Though it's also tempting to just lump age segments together, it's
a bad business move. "Now, microtargeting is the way to go," White
says. "There are nuances between 14- and 16-year-olds." Just shoot
something out to them instead of taking some time to figure out who
they are and, well, they won't give your product a second look.
This is especially important when talking to tweens: They're "an
interesting crossover," says Stock. "They look up to older
brothers, sisters, and friends, but they're not quite ready to cast
off their own childhood."
One way to get all of the above going: Bring them into the process
from the get-go. "Marketing starts with product development," says
Marie Lena Tupot, research director of ScenarioDNA, which
publishes the "Ignite! Youth" report. Adds Stock: Marketers should
be about making products more customizable and thinking about
getting kids involved in the product development.
Involve your target audience as you define the features set of a
product, says White. Make sure it's really designed for them. Along
with creating a better product, you'll get your audience excited
and get a jump start on building word-of-mouth marketing.

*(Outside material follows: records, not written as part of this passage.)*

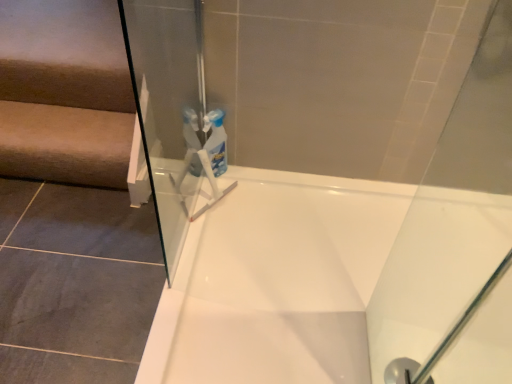 Question: Is white glossy bathtub at center thinner than transparent glass shower at lower right?

Choices:
 (A) no
 (B) yes

Answer: (A)

Question: Is transparent glass shower at lower right surrounded by white glossy bathtub at center?

Choices:
 (A) no
 (B) yes

Answer: (B)

Question: Does white glossy bathtub at center come in front of transparent glass shower at lower right?

Choices:
 (A) yes
 (B) no

Answer: (A)

Question: Is white glossy bathtub at center in contact with transparent glass shower at lower right?

Choices:
 (A) yes
 (B) no

Answer: (B)

Question: Can you confirm if white glossy bathtub at center is shorter than transparent glass shower at lower right?

Choices:
 (A) no
 (B) yes

Answer: (A)

Question: Relative to beige fabric stairwell at left, is transparent glass shower at lower right in front or behind?

Choices:
 (A) front
 (B) behind

Answer: (A)

Question: Considering the positions of transparent glass shower at lower right and beige fabric stairwell at left in the image, is transparent glass shower at lower right wider or thinner than beige fabric stairwell at left?

Choices:
 (A) thin
 (B) wide

Answer: (A)

Question: Would you say transparent glass shower at lower right is inside or outside beige fabric stairwell at left?

Choices:
 (A) inside
 (B) outside

Answer: (B)

Question: Visually, is transparent glass shower at lower right positioned to the left or to the right of beige fabric stairwell at left?

Choices:
 (A) left
 (B) right

Answer: (B)

Question: From a real-world perspective, relative to transparent glass shower at lower right, is white glossy bathtub at center vertically above or below?

Choices:
 (A) above
 (B) below

Answer: (A)

Question: Does point pos(324,372) appear closer or farther from the camera than point pos(412,370)?

Choices:
 (A) closer
 (B) farther

Answer: (A)

Question: From the image's perspective, is white glossy bathtub at center located above or below transparent glass shower at lower right?

Choices:
 (A) above
 (B) below

Answer: (A)

Question: In terms of height, does white glossy bathtub at center look taller or shorter compared to transparent glass shower at lower right?

Choices:
 (A) short
 (B) tall

Answer: (B)

Question: Is beige fabric stairwell at left to the left or to the right of transparent glass shower at lower right in the image?

Choices:
 (A) left
 (B) right

Answer: (A)

Question: Is beige fabric stairwell at left bigger or smaller than transparent glass shower at lower right?

Choices:
 (A) small
 (B) big

Answer: (B) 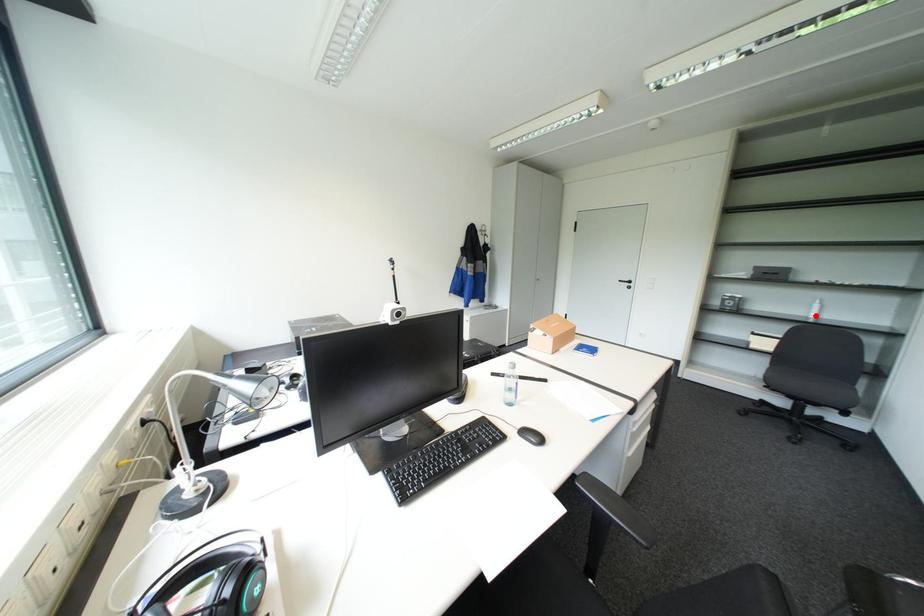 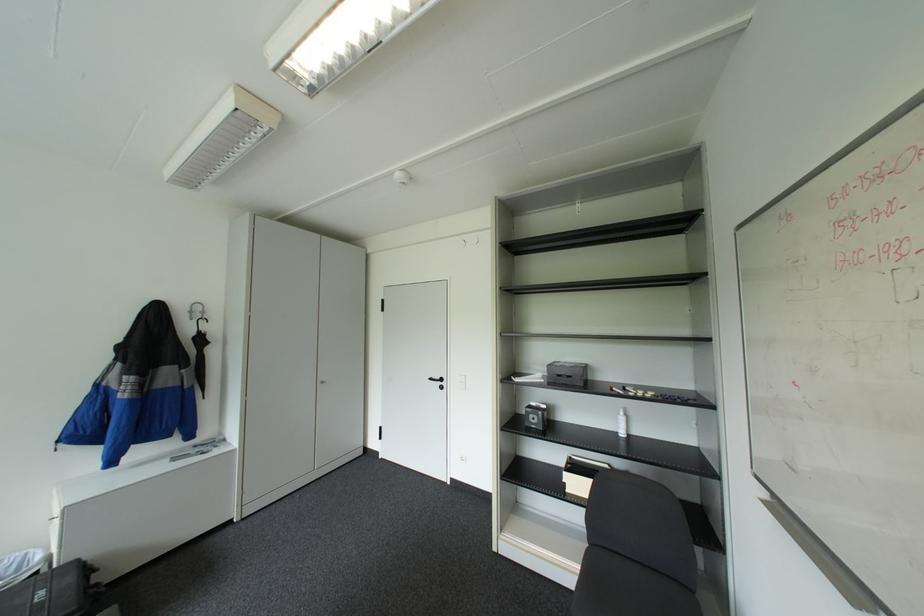 The point at the highlighted location is marked in the first image. Where is the corresponding point in the second image?

(626, 432) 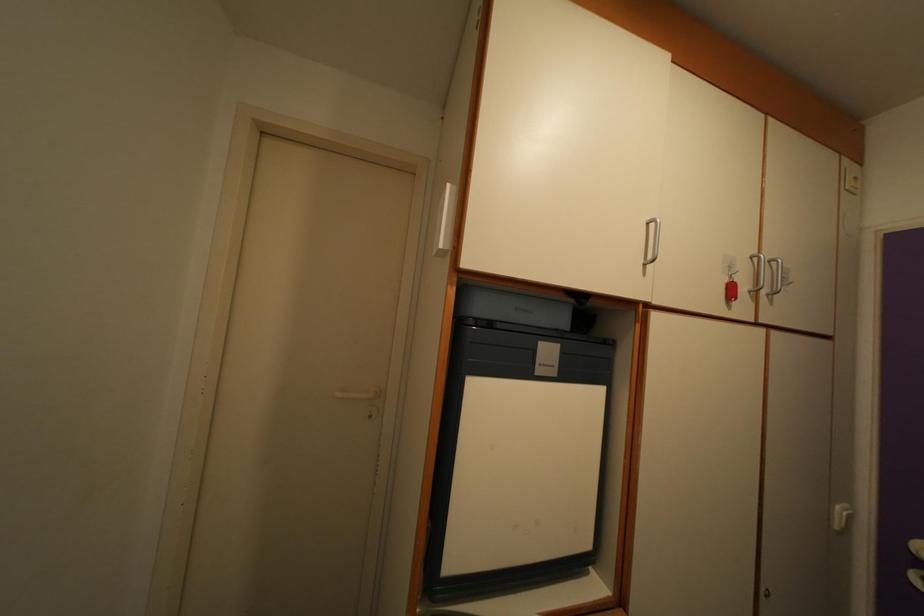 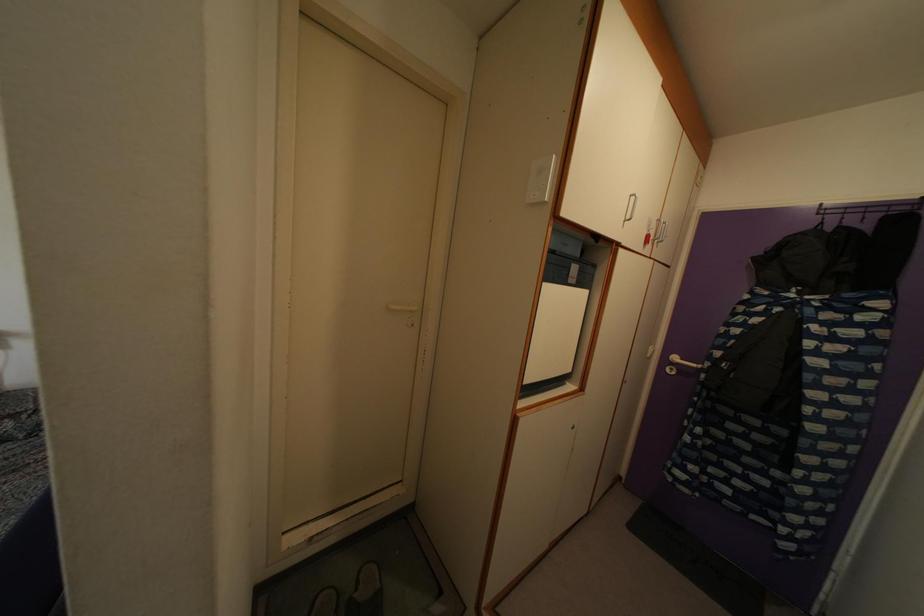 Where in the second image is the point corresponding to the point at 654,233 from the first image?

(636, 206) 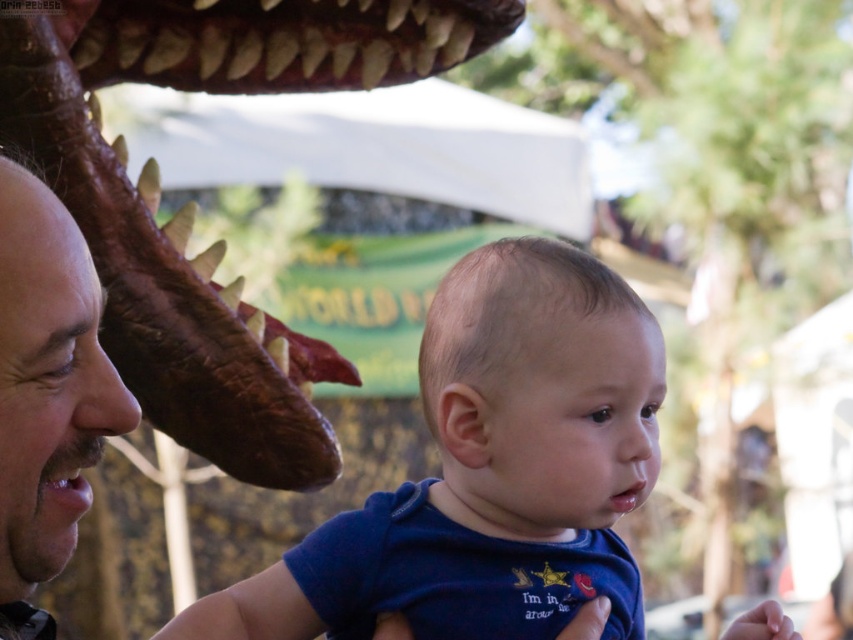 Question: Can you confirm if blue cotton shirt at center is positioned to the left of smooth brown leather face at left?

Choices:
 (A) no
 (B) yes

Answer: (A)

Question: Does blue cotton shirt at center appear on the right side of smooth brown leather face at left?

Choices:
 (A) yes
 (B) no

Answer: (A)

Question: Which point appears farthest from the camera in this image?

Choices:
 (A) (42, 554)
 (B) (469, 468)

Answer: (B)

Question: Which of the following is the farthest from the observer?

Choices:
 (A) brown textured head at upper left
 (B) blue cotton shirt at center
 (C) smooth brown leather face at left

Answer: (A)

Question: Is blue cotton shirt at center below smooth brown leather face at left?

Choices:
 (A) no
 (B) yes

Answer: (B)

Question: Which of the following is the closest to the observer?

Choices:
 (A) (634, 436)
 (B) (100, 273)

Answer: (A) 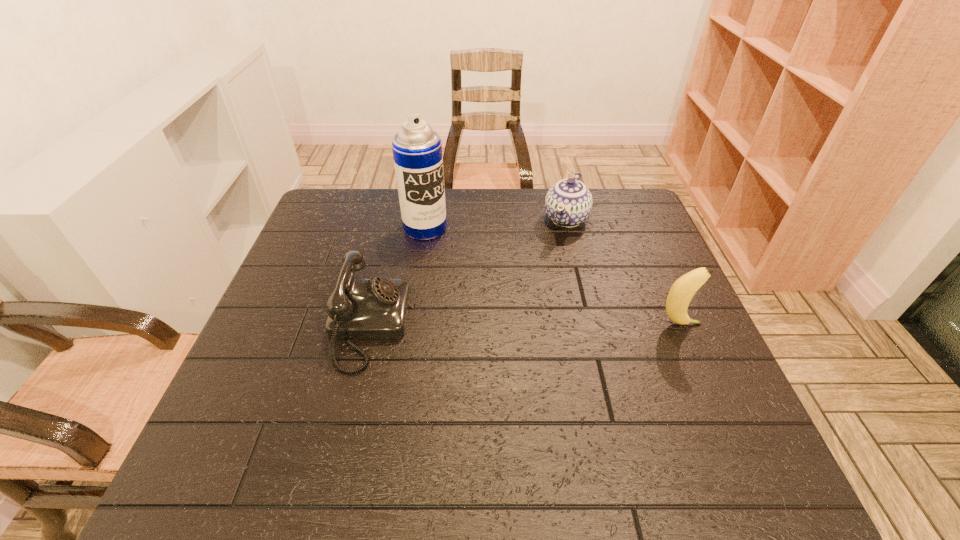 In the image, there is a desktop. Identify the location of vacant space at the far right corner. (623, 208).

Where is `free spot at the near right corner of the desktop`? This screenshot has width=960, height=540. free spot at the near right corner of the desktop is located at coordinates (709, 419).

Locate an element on the screen. free spot between the telephone and the banana is located at coordinates (524, 325).

At what (x,y) coordinates should I click in order to perform the action: click on empty location between the tallest object and the rightmost object. Please return your answer as a coordinate pair (x, y). Image resolution: width=960 pixels, height=540 pixels. Looking at the image, I should click on (552, 276).

Find the location of a particular element. The height and width of the screenshot is (540, 960). vacant area between the rightmost object and the chinaware is located at coordinates (623, 272).

The height and width of the screenshot is (540, 960). I want to click on unoccupied area between the rightmost object and the tallest object, so click(552, 276).

You are a GUI agent. You are given a task and a screenshot of the screen. Output one action in this format:
    pyautogui.click(x=<x>, y=<y>)
    Task: Click on the vacant area that lies between the tallest object and the telephone
    This screenshot has height=540, width=960.
    Given the screenshot: What is the action you would take?
    pyautogui.click(x=397, y=276)

Find the location of `empty location between the telephone and the rightmost object`. empty location between the telephone and the rightmost object is located at coordinates (524, 325).

Where is `empty space that is in between the tallest object and the telephone`? empty space that is in between the tallest object and the telephone is located at coordinates (397, 276).

The image size is (960, 540). Identify the location of vacant space that is in between the chinaware and the telephone. (468, 272). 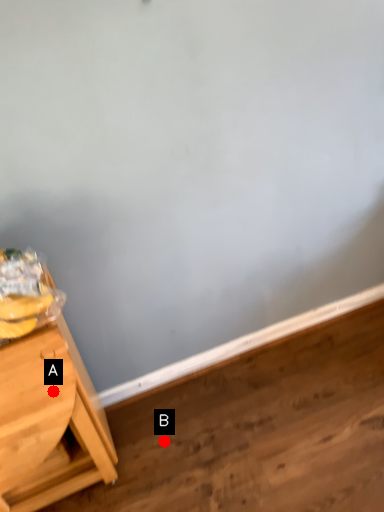 Question: Two points are circled on the image, labeled by A and B beside each circle. Which of the following is the closest to the observer?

But, for all their independence and desire to define their own
personalities, it's also important to recognize that Millennial
kids trust their parents - much more so than those parents trusted
their own elders. Unlike the Baby Boomers or Generation X,
Millennials want feedback from their folks about almost every
purchase of more than a couple bucks. Back when Nickelodeon debuted
in the 1980s, says Howe, the all-kids channel even had a
parent-free zone. But Millennials want to see adults on the scene -
parental characters don't just make cameos; they're integral to the
shows. Take, for instance, The O.C. The Fox powerhouse drama
features story lines about teens, about their parents, and about
teens interacting with the parents - even taking advice from the
parents. That influence cannot be ignored. "You have to gain the
trust of the parents. Shopping decisions for teens and tweens are
made in the context of the family," says Stock.